Vooreerst van harte proficiat met de publicatie van uw nieuwe boek ‘Geen toekomst zonder kleine goedheid’. U omschrijft het als uw geestelijk testament: een kostbaar boek! Ik wil u even laten weten waarom het nu al kostbaar is voor mij.

Ik heb deze ochtend het laatste hoofdstuk gelezen over de kleine goedheid. De andere negen hoofdstukken moet ik nog lezen. Niet heel netjes, wellicht leest dit hoofdstuk als climax voor het hele boek. Maar ik was op zoek naar bemoediging en ondersteuning voor wat we hier in het ziekenhuis de laatste weken hebben doorgemaakt. Tijdens de voorbije periode heb ik vaak nagedacht over die kleine goedheid. Dat filosofisch begrip is een (verre) echo uit mijn opleiding en werd weer onder de aandacht gebracht door psychiater Dirk De Wachter.
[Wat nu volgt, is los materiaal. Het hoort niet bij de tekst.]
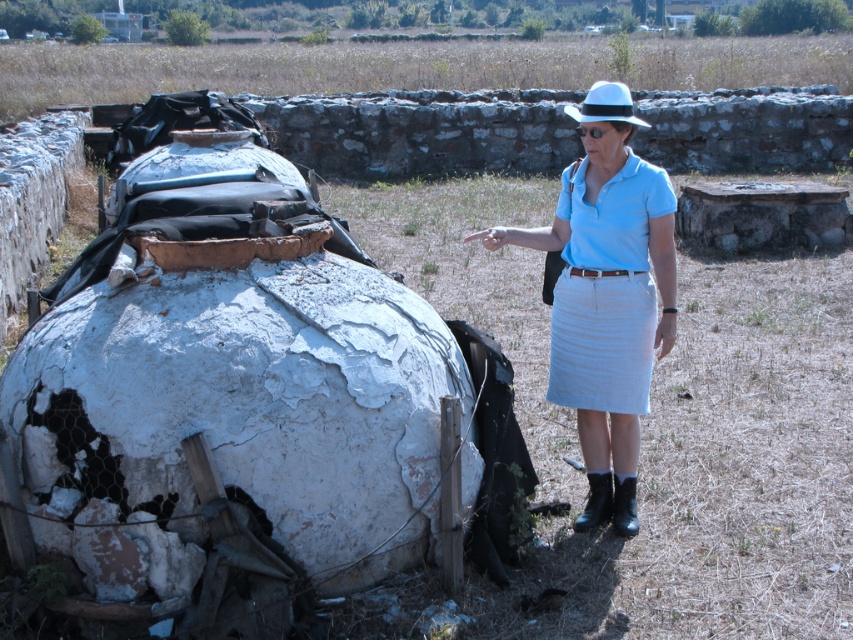 You are a fashion designer observing the woman in the image. You notice she is wearing a light blue cotton shirt at center and a light blue cotton skirt at right. Which piece of clothing is closer to the bottom of her body?

The light blue cotton skirt at right is closer to the bottom of her body because the light blue cotton shirt at center is positioned under it.

You are standing in front of the large weathered spherical structure and want to move from the point marked as point (x=584, y=397) to the point marked as point (x=612, y=198). Which direction should you move to get closer to the structure?

To move from point (x=584, y=397) to point (x=612, y=198) and get closer to the structure, you should move towards the point (x=612, y=198) since it is closer to the structure than point (x=584, y=397). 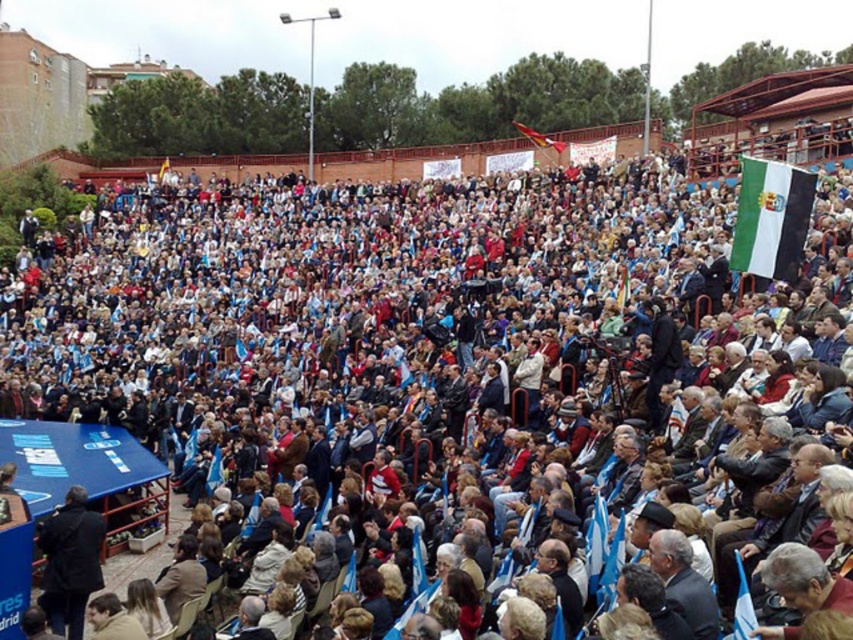 The image size is (853, 640). Find the location of `white and black fabric flag at upper right`. white and black fabric flag at upper right is located at coordinates (770, 218).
Maar in mijn job als ziekenhuispastor is het een dagelijkse realiteit.

Tijdens de voorbije weken waren we als pastorale dienst nauw betrokken bij de begeleiding van families van stervende covid-19-patiënten. Dat heeft mij als diensthoofd heel wat inspanning gekost. We zijn een kleine dienst (8VTE) die moet opboksen tegen de alomtegenwoordigheid van de psychologen. We waren niet aanwezig op een manier die we onszelf toewensten. Al heel snel bleek dat er een hopeloos gebrek aan beschermend materiaal was. Daardoor konden we nooit bij de patiënt op de kamer om een ziekenzegen of –zalving toe te dienen.

HEEL Vaak WORDT ONZE AANWEZIGHEID OPGEMERKT DANKZIJ DE KLEINE DETAILS – SCHIJNBAAR ONGEORGANISEERD EN TOEVALLIG BEDACHT – DIE WE AANBRENGEN IN DE GROTE UZ LEUVEN-STRUCTUREN.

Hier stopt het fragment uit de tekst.